On the other hand, the output value of the clock divider 163 is free running by the division value selected in the division select value register 162, and the random output value register 170 is a rising edge among the output values of the clock divider 163. Stores and outputs data (22, 27, 23, etc.) output from the adder 140.

Therefore, it can be applied to any system where random data is to be generated, and can generate and output pulse waves at random during pulse transmission of the radar.

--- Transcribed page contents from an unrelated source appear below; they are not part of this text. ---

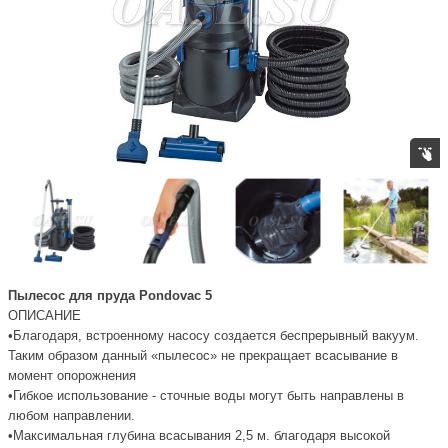
Пылесос для пруда Pondovac 5
ОПИСАНИЕ
•Благодаря, встроенному насосу создается беспрерывный вакуум.
Таким образом данный «пылесос» не прекращает всасывание в
момент опорожнения
•Гибкое использование - сточные воды могут быть направлены в
любом направлении.
•Максимальная глубина всасывания 2,5 м. благодаря высокой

As described above, according to the random generation circuit according to the present invention, the random generation circuit can be implemented in hardware to generate random data independently without affecting the software.

Claims (5)

A random range value register section for storing and storing a range of upper and lower limits of random data to be generated; A random pulse generation circuit for generating and outputting a random pulse, A counter for counting a counting value of a predetermined size according to a signal and a feedback signal supplied from the random pulse generation circuit; An adder for adding up the lower limit value output from the random range value register unit and the counting value of the counter; A comparator for comparing the upper limit value output from the random range value register unit with the signal output from the adder and outputting the feedback signal according to the magnitude of the two signals; A clock divider for generating a clock and dividing and outputting a clock; And a random output value register for storing and outputting data output from the adder at a rising edge among the output values of the clock divider. The method of claim 1, The random range value register section, A random upper limit register for storing and storing an upper limit of random data to be generated; And a random lower limit register for storing and storing a lower limit of random data to be generated. The method of claim 1, The random pulse generator circuit, A noise diode which converts a DC voltage of a predetermined magnitude into an irregular noise waveform and outputs the noise diode; And a comparator for comparing the noise supplied from the noise diode with a reference signal, amplifying and outputting a square wave signal. The method according to claim 1 or 2, The counting value of the predetermined size is, And a lower limit value of the random lower limit register subtracted from an upper limit value of the random upper limit register. The method of claim 1, The clock division unit, A clock generator for generating and outputting a clock having a predetermined size; A division selection register for storing the number of divisions to be clocked; And a clock divider for dividing the clock of the predetermined size generated by the clock generator in accordance with the divided frequency input from the division select value register.